(Page-level text extractions)
□ □ □ □ □ □ □
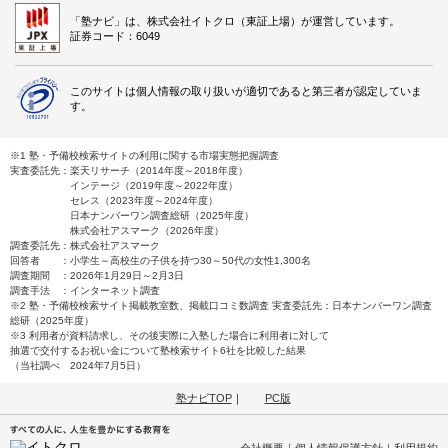
「塾ナビ」は、株式会社イトクロ（東証上場）が運営しています。
通塾の目的
大学受験
証券コード：6049
目的の達成度
やや達成できた
このサイトは個人情報の取り扱いが適切であると第三者が認定していま
通塾頻度
週4日
す。
1日あたりの授業時間
2～3時間
※1 塾・予備校検索サイトの利用に関する市場実態把握調査
UP
成績/偏差値変化
実査委託先：楽天リサーチ（2014年度～2018年度）
インテージ（2019年度～2022年度）
平均
→
平均よりやや上
成績/偏差値推移
入塾時:
入塾後:
セレス（2023年度～2024年度）
日本ナンバーワン調査総研（2025年度）
株式会社アスマーク（2026年度）
調査委託先：株式会社アスマーク
塾の雰囲気
回答者 ：小学生～高校生の子供を持つ30～50代の女性1,300名
調査期間 ：2026年1月29日～2月3日
調査手法 ：インターネット調査
自由
平均
厳しい
※2 塾・予備校検索サイト掲載教室数、掲載口コミ数調査 実査委託先：日本ナンバーワン調査
総研（2025年度）
※3 利用者が資料請求し、その後実際に入塾した場合に利用者に対して
口コミ投稿者ID:2726989
抽選で交付するお祝い金について塾検索サイト6社を比較した結果
（当社調べ 2024年7月5日）
不適切な口コミを報告する
塾ナビTOP
｜
PC版
柏校の教室情報を見る
会社概要
｜
個人情報保護方針
｜
利用規約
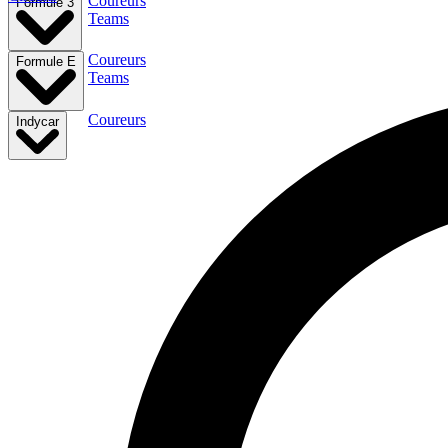
Coureurs
Formule 3
Teams
Coureurs
Formule E
Teams
Coureurs
Indycar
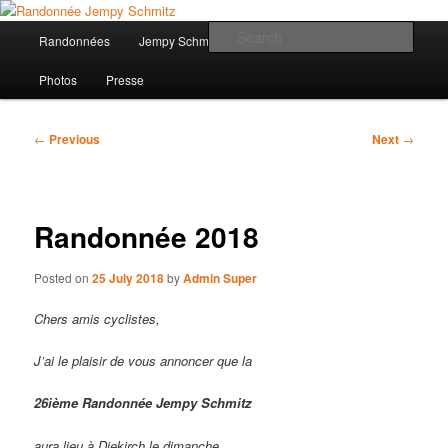
Skip
to
Main
Sear
Randonnées
Jempy Schmitz
Nos Partenaires
primary
menu
content
Randonnée Jempy Schmitz
Photos
Presse
Post
←
Previous
Next
→
navigation
Randonnée 2018
Posted on
25 July 2018
by
Admin Super
Chers amis cyclistes,
J’ai le plaisir de vous annoncer que la
26ième Randonnée Jempy Schmitz
aura lieu à Diekirch le dimanche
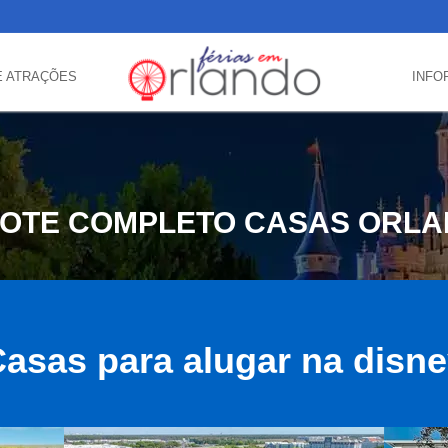
E ATRAÇÕES
INFO
OTE COMPLETO CASAS ORL
asas para alugar na disn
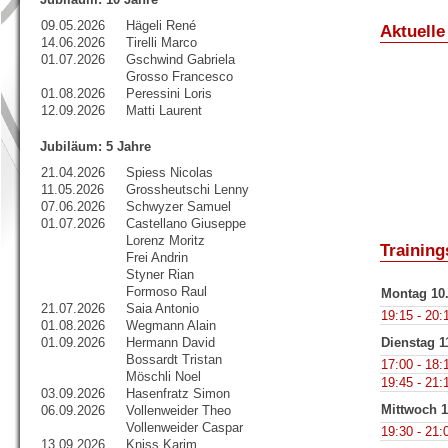
09.05.2026
Hägeli René
Aktuelle
14.06.2026
Tirelli Marco
01.07.2026
Gschwind Gabriela
Grosso Francesco
01.08.2026
Peressini Loris
12.09.2026
Matti Laurent
Jubiläum: 5 Jahre
21.04.2026
Spiess Nicolas
11.05.2026
Grossheutschi Lenny
07.06.2026
Schwyzer Samuel
01.07.2026
Castellano Giuseppe
Lorenz Moritz
Training
Frei Andrin
Styner Rian
Formoso Raul
Montag 10
21.07.2026
Saia Antonio
19:15 - 20:
01.08.2026
Wegmann Alain
Dienstag 1
01.09.2026
Hermann David
Bossardt Tristan
17:00 - 18:
Möschli Noel
19:45 - 21:
03.09.2026
Hasenfratz Simon
Mittwoch 1
06.09.2026
Vollenweider Theo
Vollenweider Caspar
19:30 - 21:
13.09.2026
Kniss Karim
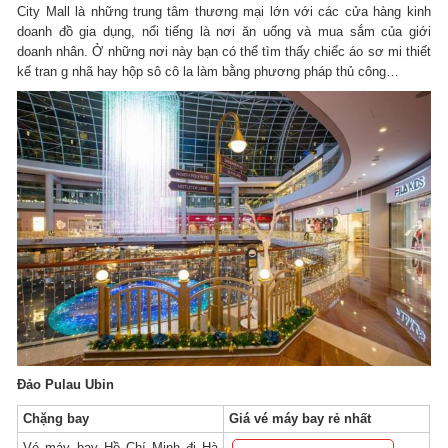
City Mall là những trung tâm thương mại lớn với các cửa hàng kinh
doanh đồ gia dụng, nổi tiếng là nơi ăn uống và mua sắm của giới
doanh nhân. Ở những nơi này bạn có thể tìm thấy chiếc áo sơ mi thiết
kế tran g nhã hay hộp sô cô la làm bằng phương pháp thủ công…
Đảo Pulau Ubin
Chặng bay
Giá vé máy bay rẻ nhất
Vé máy bay Hồ Chí Minh đi Hà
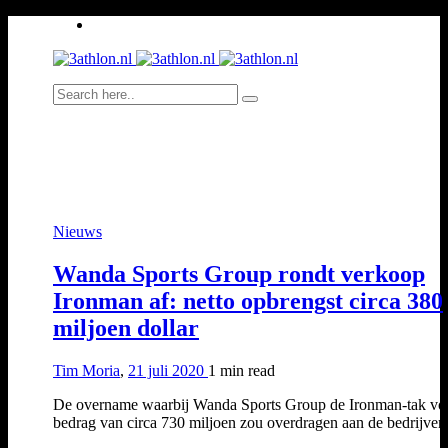
Nieuws
Wanda Sports Group rondt verkoop
Ironman af: netto opbrengst circa 380
miljoen dollar
Tim Moria
,
21 juli 2020
1 min
read
De overname waarbij Wanda Sports Group de Ironman-tak vo
bedrag van circa 730 miljoen zou overdragen aan de bedrijv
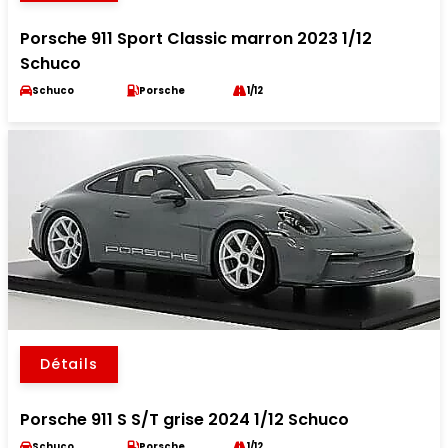
Porsche 911 Sport Classic marron 2023 1/12
Schuco
Schuco
Porsche
1/12
Détails
Porsche 911 S S/T grise 2024 1/12 Schuco
Schuco
Porsche
1/12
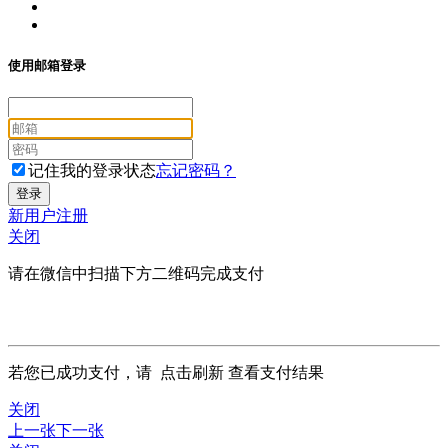
使用邮箱登录
记住我的登录状态
忘记密码？
新用户注册
关闭
请在微信中扫描下方二维码完成支付
若您已成功支付，请
点击刷新
查看支付结果
关闭
上一张
下一张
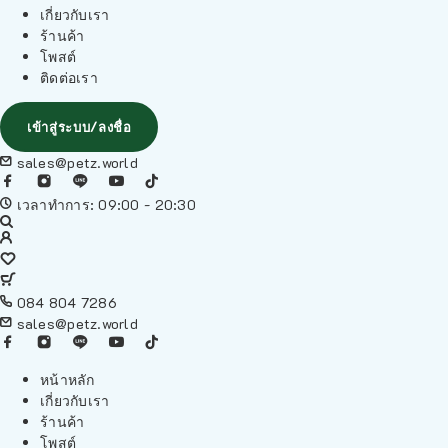
เกี่ยวกับเรา
ร้านค้า
โพสต์
ติดต่อเรา
เข้าสู่ระบบ/ลงชื่อ
sales@petz.world
เวลาทำการ: 09:00 - 20:30
084 804 7286
sales@petz.world
หน้าหลัก
เกี่ยวกับเรา
ร้านค้า
โพสต์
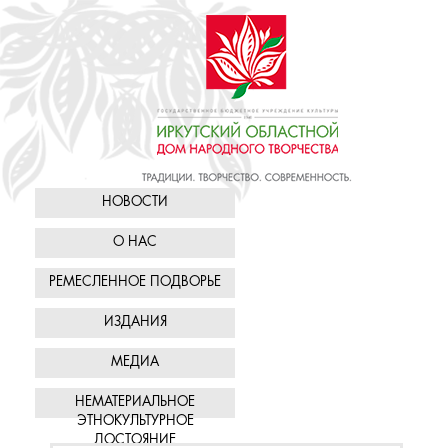
НОВОСТИ
О НАС
РЕМЕСЛЕННОЕ ПОДВОРЬЕ
ИЗДАНИЯ
МЕДИА
НЕМАТЕРИАЛЬНОЕ
ЭТНОКУЛЬТУРНОЕ
ДОСТОЯНИЕ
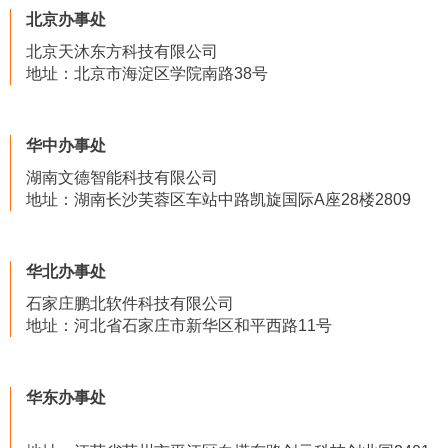
北京办事处
北京天沐东方科技有限公司
地址：北京市海淀区学院南路38号
华中办事处
湖南文德智能科技有限公司
地址：湖南长沙芙蓉区车站中路凯旋国际A座28楼2809
华北办事处
石家庄鹏北软件科技有限公司
地址：河北省石家庄市新华区和平西路11号
华东办事处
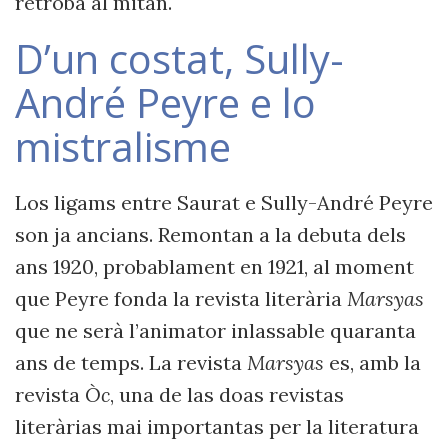
retròba al mitan.
D’un costat, Sully-
André Peyre e lo
mistralisme
Los ligams entre Saurat e Sully-André Peyre
son ja ancians. Remontan a la debuta dels
ans 1920, probablament en 1921, al moment
que Peyre fonda la revista literària
Marsyas
que ne serà l’animator inlassable quaranta
ans de temps. La revista
Marsyas
es, amb la
revista
Òc
, una de las doas revistas
literàrias mai importantas per la literatura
□ □ □ □ □ □ □
* Task to complete: Set down the entries word for word, omitting all pictures.

* Written response:
「塾ナビ」は、株式会社イトクロ（東証上場）が運営しています。
通塾の目的
大学受験
証券コード：6049
目的の達成度
やや達成できた
このサイトは個人情報の取り扱いが適切であると第三者が認定していま
通塾頻度
週4日
す。
1日あたりの授業時間
2～3時間
※1 塾・予備校検索サイトの利用に関する市場実態把握調査
UP
成績/偏差値変化
実査委託先：楽天リサーチ（2014年度～2018年度）
インテージ（2019年度～2022年度）
平均
→
平均よりやや上
成績/偏差値推移
入塾時:
入塾後:
セレス（2023年度～2024年度）
日本ナンバーワン調査総研（2025年度）
株式会社アスマーク（2026年度）
調査委託先：株式会社アスマーク
塾の雰囲気
回答者 ：小学生～高校生の子供を持つ30～50代の女性1,300名
調査期間 ：2026年1月29日～2月3日
調査手法 ：インターネット調査
自由
平均
厳しい
※2 塾・予備校検索サイト掲載教室数、掲載口コミ数調査 実査委託先：日本ナンバーワン調査
総研（2025年度）
※3 利用者が資料請求し、その後実際に入塾した場合に利用者に対して
口コミ投稿者ID:2726989
抽選で交付するお祝い金について塾検索サイト6社を比較した結果
（当社調べ 2024年7月5日）
不適切な口コミを報告する
塾ナビTOP
｜
PC版
柏校の教室情報を見る
会社概要
｜
個人情報保護方針
｜
利用規約
Coureurs
Formule 3
Teams
Coureurs
Formule E
Teams
Coureurs
Indycar
Skip
to
Main
Sear
Randonnées
Jempy Schmitz
Nos Partenaires
primary
menu
content
Randonnée Jempy Schmitz
Photos
Presse
Post
←
Previous
Next
→
navigation
Randonnée 2018
Posted on
25 July 2018
by
Admin Super
Chers amis cyclistes,
J’ai le plaisir de vous annoncer que la
26ième Randonnée Jempy Schmitz
aura lieu à Diekirch le dimanche
E ATRAÇÕES
INFO
OTE COMPLETO CASAS ORL
asas para alugar na disn
09.05.2026
Hägeli René
Aktuelle
14.06.2026
Tirelli Marco
01.07.2026
Gschwind Gabriela
Grosso Francesco
01.08.2026
Peressini Loris
12.09.2026
Matti Laurent
Jubiläum: 5 Jahre
21.04.2026
Spiess Nicolas
11.05.2026
Grossheutschi Lenny
07.06.2026
Schwyzer Samuel
01.07.2026
Castellano Giuseppe
Lorenz Moritz
Training
Frei Andrin
Styner Rian
Formoso Raul
Montag 10
21.07.2026
Saia Antonio
19:15 - 20:
01.08.2026
Wegmann Alain
Dienstag 1
01.09.2026
Hermann David
Bossardt Tristan
17:00 - 18:
Möschli Noel
19:45 - 21:
03.09.2026
Hasenfratz Simon
Mittwoch 1
06.09.2026
Vollenweider Theo
Vollenweider Caspar
19:30 - 21:
13.09.2026
Kniss Karim
City Mall là những trung tâm thương mại lớn với các cửa hàng kinh
doanh đồ gia dụng, nổi tiếng là nơi ăn uống và mua sắm của giới
doanh nhân. Ở những nơi này bạn có thể tìm thấy chiếc áo sơ mi thiết
kế tran g nhã hay hộp sô cô la làm bằng phương pháp thủ công…
Đảo Pulau Ubin
Chặng bay
Giá vé máy bay rẻ nhất
Vé máy bay Hồ Chí Minh đi Hà
Nieuws
Wanda Sports Group rondt verkoop
Ironman af: netto opbrengst circa 380
miljoen dollar
Tim Moria
,
21 juli 2020
1 min
read
De overname waarbij Wanda Sports Group de Ironman-tak vo
bedrag van circa 730 miljoen zou overdragen aan de bedrijv
Porsche 911 Sport Classic marron 2023 1/12
Schuco
Schuco
Porsche
1/12
Détails
Porsche 911 S S/T grise 2024 1/12 Schuco
Schuco
Porsche
1/12
使用邮箱登录
记住我的登录状态
忘记密码？
新用户注册
关闭
请在微信中扫描下方二维码完成支付
若您已成功支付，请
点击刷新
查看支付结果
关闭
上一张
下一张
เกี่ยวกับเรา
ร้านค้า
โพสต์
ติดต่อเรา
เข้าสู่ระบบ/ลงชื่อ
sales@petz.world
เวลาทำการ: 09:00 - 20:30
084 804 7286
sales@petz.world
หน้าหลัก
เกี่ยวกับเรา
ร้านค้า
โพสต์
НОВОСТИ
О НАС
РЕМЕСЛЕННОЕ ПОДВОРЬЕ
ИЗДАНИЯ
МЕДИА
НЕМАТЕРИАЛЬНОЕ
ЭТНОКУЛЬТУРНОЕ
ДОСТОЯНИЕ
北京办事处
北京天沐东方科技有限公司
地址：北京市海淀区学院南路38号
华中办事处
湖南文德智能科技有限公司
地址：湖南长沙芙蓉区车站中路凯旋国际A座28楼2809
华北办事处
石家庄鹏北软件科技有限公司
地址：河北省石家庄市新华区和平西路11号
华东办事处
retròba al mitan.
D’un costat, Sully-
André Peyre e lo
mistralisme
Los ligams entre Saurat e Sully-André Peyre
son ja ancians. Remontan a la debuta dels
ans 1920, probablament en 1921, al moment
que Peyre fonda la revista literària
Marsyas
que ne serà l’animator inlassable quaranta
ans de temps. La revista
Marsyas
es, amb la
revista
Òc
, una de las doas revistas
literàrias mai importantas per la literatura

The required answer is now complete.